Effect of neural progenitor cell (NPC) injection on the levels of brain-derived neurotrophic factor (BDNF), phosphorylated CREB, TrkB, phosphorylated ERK and phosphorylated AKT on Day 28 after the embolism. Samples obtained from sham-operated (sham), vehicle-injected ischemic (vehicle) and NPC-injected (NPC) ischemic rats (ME) were solubilized and separated by sodium dodecyl sulfate-polyacrylamide gel electrophoresis (SDS-PAGE).
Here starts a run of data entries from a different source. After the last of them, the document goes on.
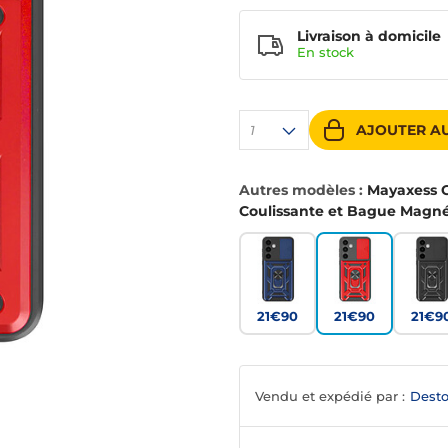
Livraison à domicile
En
stock
AJOUTER AU
1
Autres modèles :
Mayaxess 
Coulissante et Bague Magn
21€90
21€90
21€9
Vendu et expédié par :
Desto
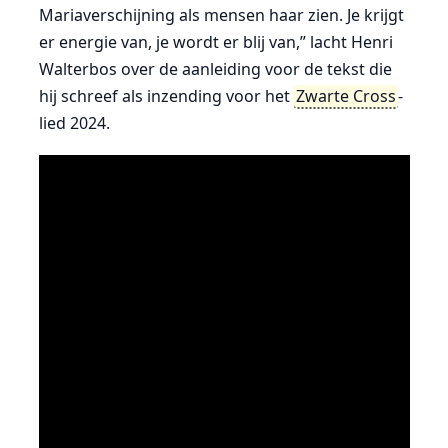
Mariaverschijning als mensen haar zien. Je krijgt
er energie van, je wordt er blij van,” lacht Henri
Walterbos over de aanleiding voor de tekst die
hij schreef als inzending voor het
Zwarte Cross
-
lied 2024.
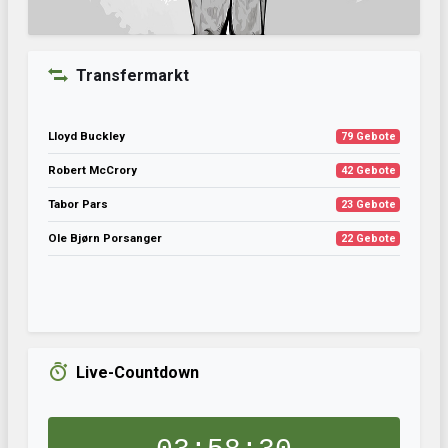
Transfermarkt
Lloyd Buckley
79 Gebote
Robert McCrory
42 Gebote
Tabor Pars
23 Gebote
Ole Bjørn Porsanger
22 Gebote
Live-Countdown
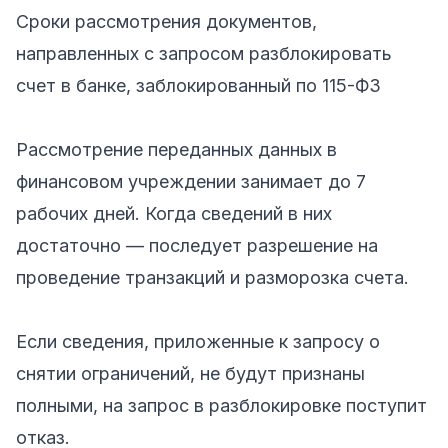
Сроки рассмотрения документов,
направленных с запросом разблокировать
счет в банке, заблокированный по 115-ФЗ
Рассмотрение переданных данных в
финансовом учреждении занимает до 7
рабочих дней. Когда сведений в них
достаточно — последует разрешение на
проведение транзакций и разморозка счета.
Если сведения, приложенные к запросу о
снятии ограничений, не будут признаны
полными, на запрос в разблокировке поступит
отказ.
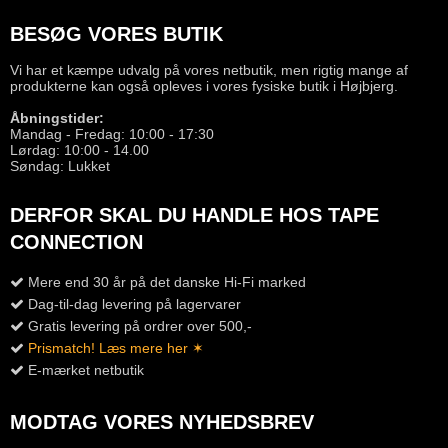
BESØG VORES BUTIK
Vi har et kæmpe udvalg på vores netbutik, men rigtig mange af
produkterne kan også opleves i vores fysiske butik i Højbjerg.
Åbningstider:
Mandag - Fredag: 10:00 - 17:30
Lørdag: 10:00 - 14.00
Søndag: Lukket
DERFOR SKAL DU HANDLE HOS TAPE
CONNECTION
Mere end 30 år på det danske Hi-Fi marked
Dag-til-dag levering på lagervarer
Gratis levering på ordrer over 500,-
Prismatch! Læs mere her ✶
E-mærket netbutik
MODTAG VORES NYHEDSBREV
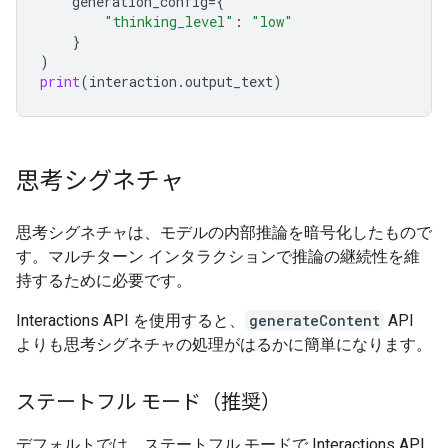
generation_config
=
{
"thinking_level"
:
"low"
}
)
print
(
interaction
.
output_text
)
思考シグネチャ
思考シグネチャは、モデルの内部推論を暗号化したもので
す。マルチターン インタラクションで推論の継続性を維
持するために必要です。
Interactions API を使用すると、
generateContent
API
よりも思考シグネチャの処理がはるかに簡単になります。
ステートフル モード（推奨）
デフォルトでは、ステートフル モードで Interactions API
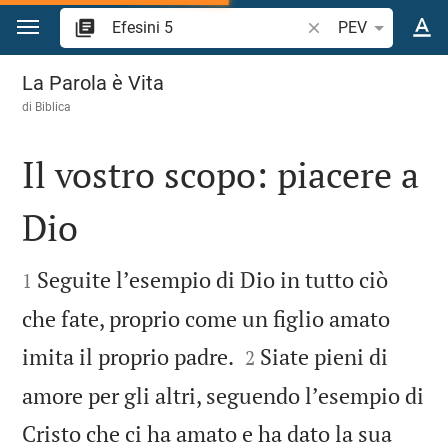
Vai al contenuto
Ricerca verso biblic
PEV
Efesini 5
La Parola è Vita
di
Biblica
Il vostro scopo: piacere a
Dio


Seguite lʼesempio di Dio in tutto ciò
1
che fate, proprio come un figlio amato


imita il proprio padre.
Siate pieni di
2
amore per gli altri, seguendo lʼesempio di
Cristo che ci ha amato e ha dato la sua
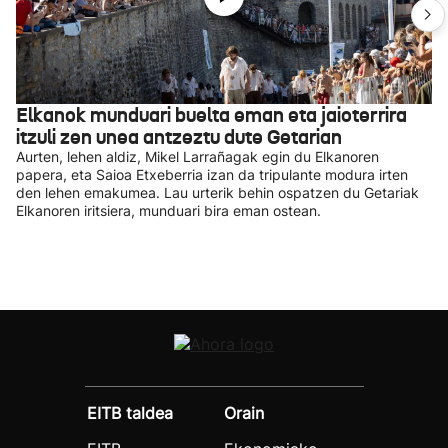
Elkanok munduari buelta eman eta jaioterrira
itzuli zen unea antzeztu dute Getarian
Aurten, lehen aldiz, Mikel Larrañagak egin du Elkanoren
papera, eta Saioa Etxeberria izan da tripulante modura irten
den lehen emakumea. Lau urterik behin ospatzen du Getariak
Elkanoren iritsiera, munduari bira eman ostean.
EITB taldea
Orain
Bands corresponding to BDNF (a), phospho-CREB (b), and TrkB (c), phosphorylated ERK (d) and phosphorylated Akt (e) were scanned, and scanned bands were normalized by actin (a and c), total CREB (b), total ERK (d) or total AKT (e) on the same blot. All results are presented as mean percentages of non-operated naïve rats±s.e.m. (BDNF and phospho-CREB: n=9 rats per group; TrkB: n=5–6 rats per group; and phospho-ERK and -AKT: n=6 rats per group). ^*Statistically significant difference from sham-operated rats (P<0.05). ^#Statistically significant difference from vehicle-injected ischemic rats (P<0.05).